Saying Goodbye…Again…

Today I feel sensitive.

My breath is failing me and all I want to do is lie down and sleep.

After six weeks of living without Daughts, hubs and I went a-visiting.

Castle

Her boat came into Dover yesterday and we were there to meet it!

Despite a short night’s sleep on all our parts we enjoyed a day of familiar companionship.

When the time came for me to leave her at the ocean terminal my heart had gently lowered itself into my stomach and was weakly rolling around churning up home-sickening memories from my past.  I ploughed my way slowly back to the hotel through waves of unease.

I was missing her already; my heart dragging behind me like a dog not trained to heel.

Anxiety swept my resolve away and I looked back.

My final feather stood and watched me from the dock.

Now I knew where she was living.  Until today I could only draw from my own imaginings based on my own experience.
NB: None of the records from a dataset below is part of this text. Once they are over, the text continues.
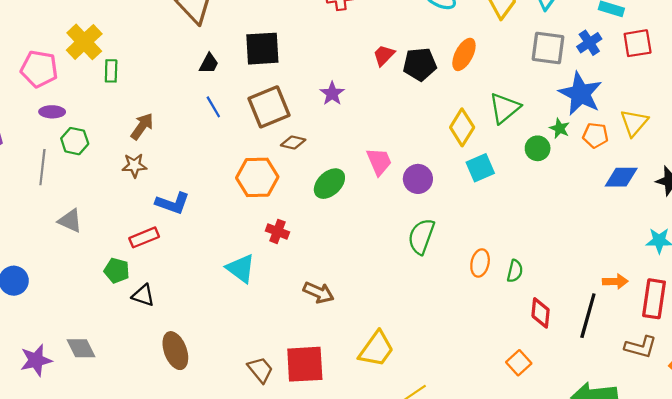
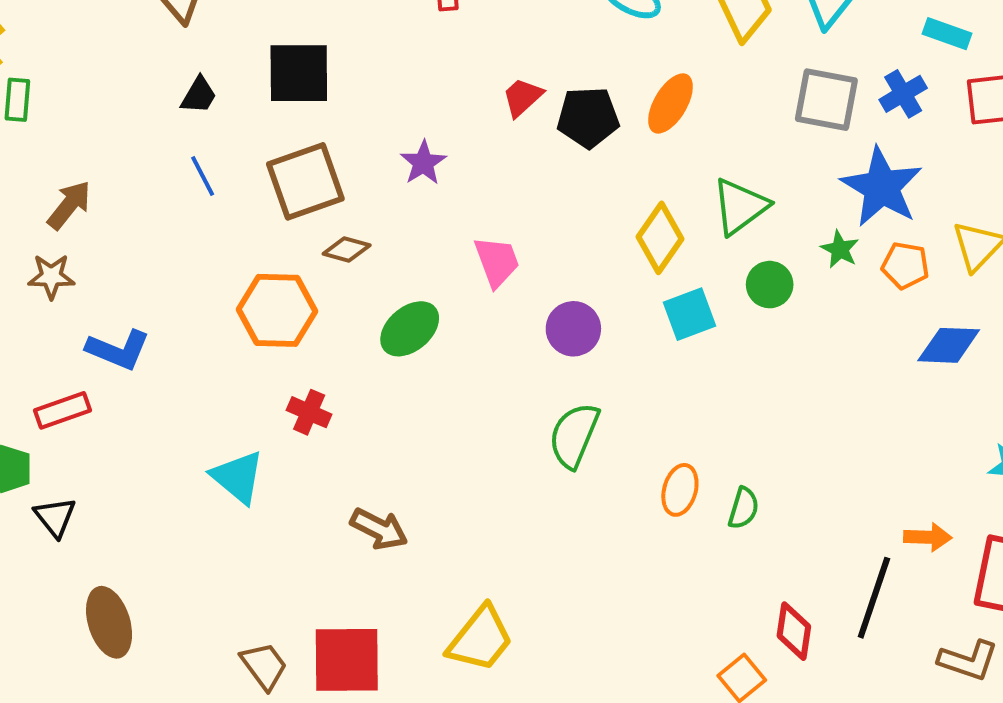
green circle: (538, 148) -> (770, 285), moved
pink trapezoid: (379, 162) -> (497, 262), moved
black triangle: (143, 295) -> (55, 517), turned 30
red diamond: (541, 313) -> (794, 631), moved

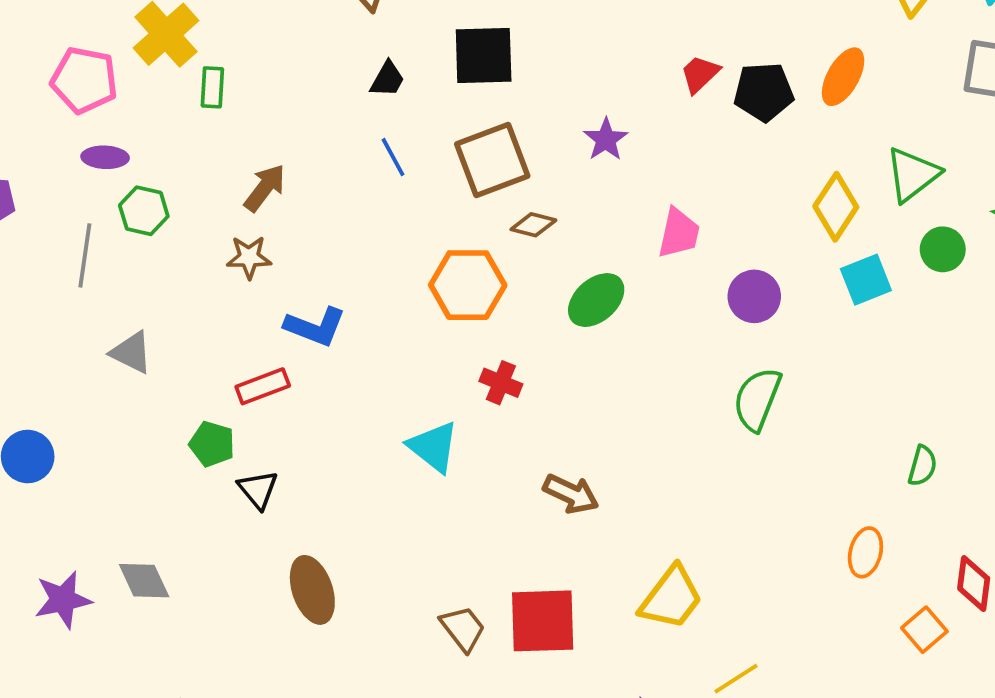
pink trapezoid: (497, 262) -> (679, 233), turned 34
orange ellipse: (680, 490) -> (865, 552), moved

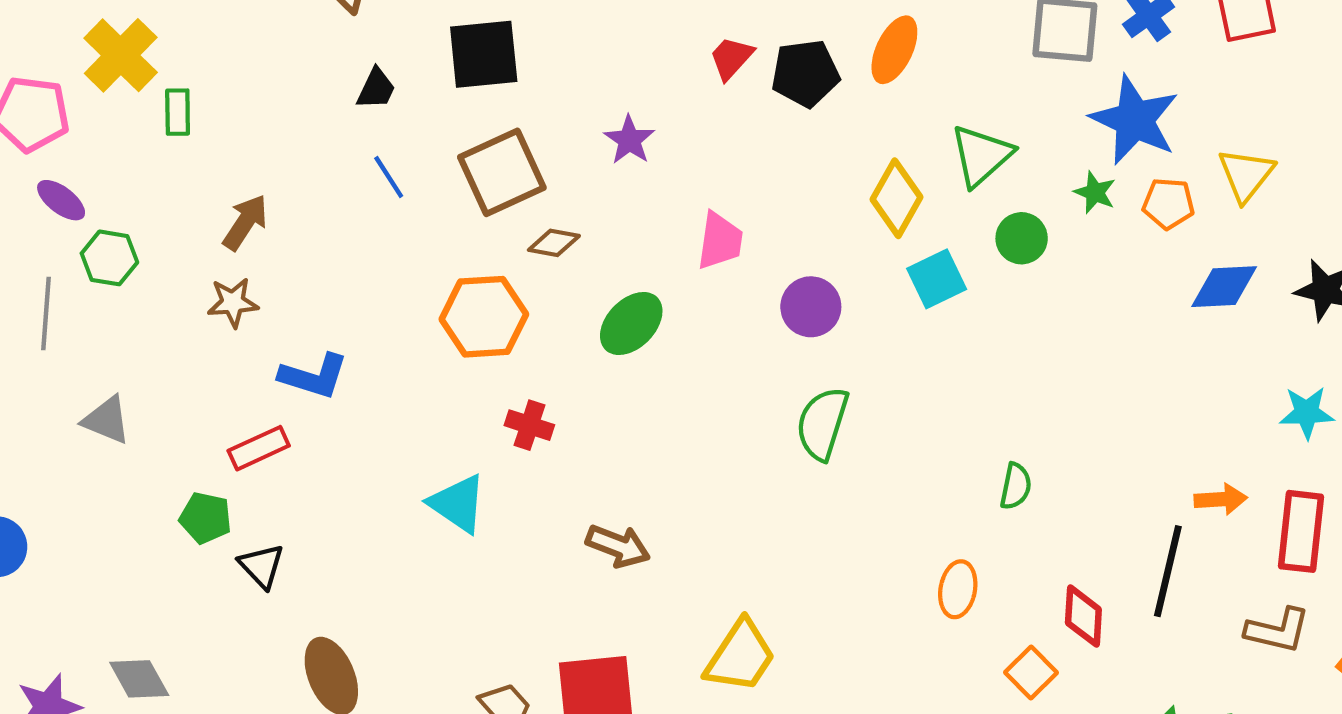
purple ellipse: (105, 157) -> (61, 200), turned 39

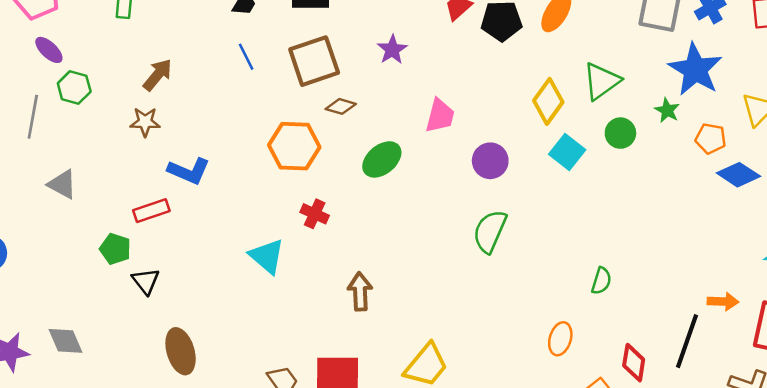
orange pentagon: (1168, 204) -> (711, 138), moved
cyan square: (937, 279) -> (567, 152), turned -32
blue diamond: (1224, 287) -> (738, 175), turned 30
brown arrow: (618, 546) -> (360, 292), turned -120

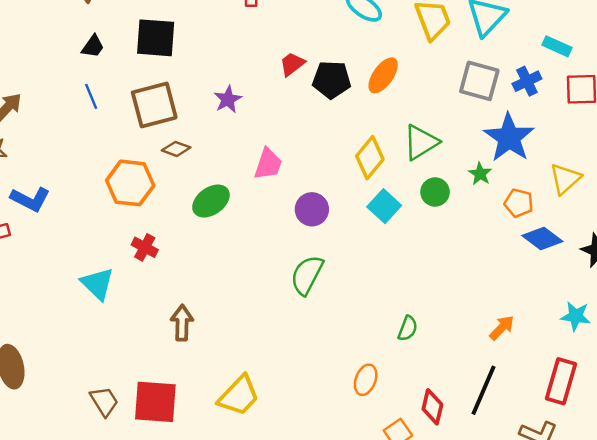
orange arrow: (723, 302) -> (502, 328), moved, turned -52

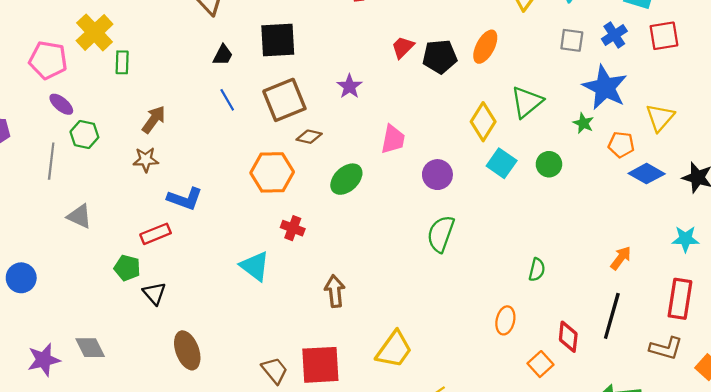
gray square: (479, 81) -> (572, 40), size x0.7
green circle: (435, 192) -> (549, 164), moved

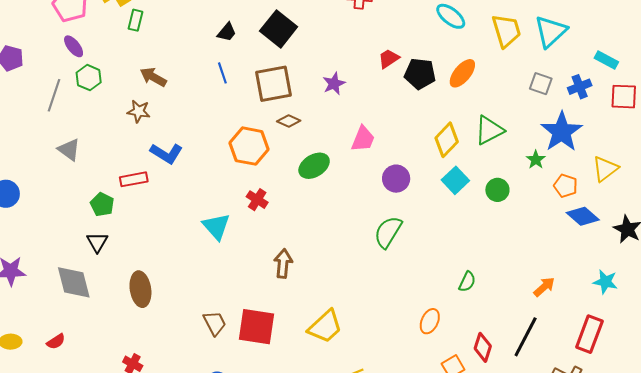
black square: (278, 40) -> (279, 29), turned 30
brown arrow: (154, 119) -> (153, 77), turned -108
black triangle: (154, 293) -> (97, 242), moved
gray diamond: (90, 348) -> (74, 282), moved, size x1.4

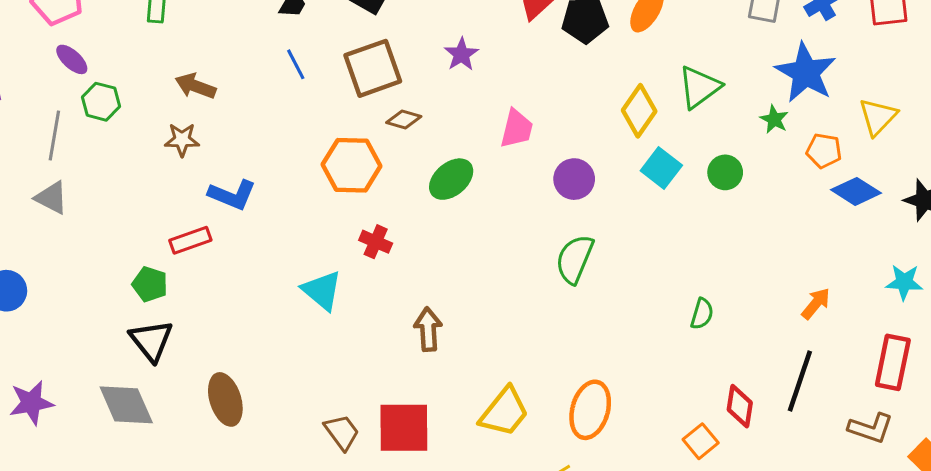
gray triangle: (69, 150) -> (51, 198), moved
black triangle: (97, 242) -> (151, 341), size x1.4
orange ellipse: (430, 321) -> (590, 410), moved, size x1.5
Ferries I’d been on to cross the channel; HMS Battleships explored with children who made everything look larger than life; a beautiful sailing vessel we took our family photo on one year!

Grand Mistral is a small Cruise ship,

GrandMistral

but it took us all day to make our way around the decks and explore the nooks and crannies of her everyday life.

The corridors and stairs, the canteens and bars, the cabins and forward areas, the laundry and training rooms are floor to ceiling metal.  Staff and crew and magnets reside.

Behind the doors separating crew from passengers are carpets and plush furnishings, polished wooden floors and large windows, spacious decks and spas.  Guests and entertainers and hushed elegance reign.

The wide open spaces of the aft and forward decks and the generous views of sky and sea are no compensation for the feeling of being caught between steel and a wet place.

Daughts is on her own path towards independence now and her life needs to be her own.

Empty Nest means my life needs to be my own too.

But I will be Mum forever and my heart will always overflow when saying farewell to those I love, even when the tears don’t show!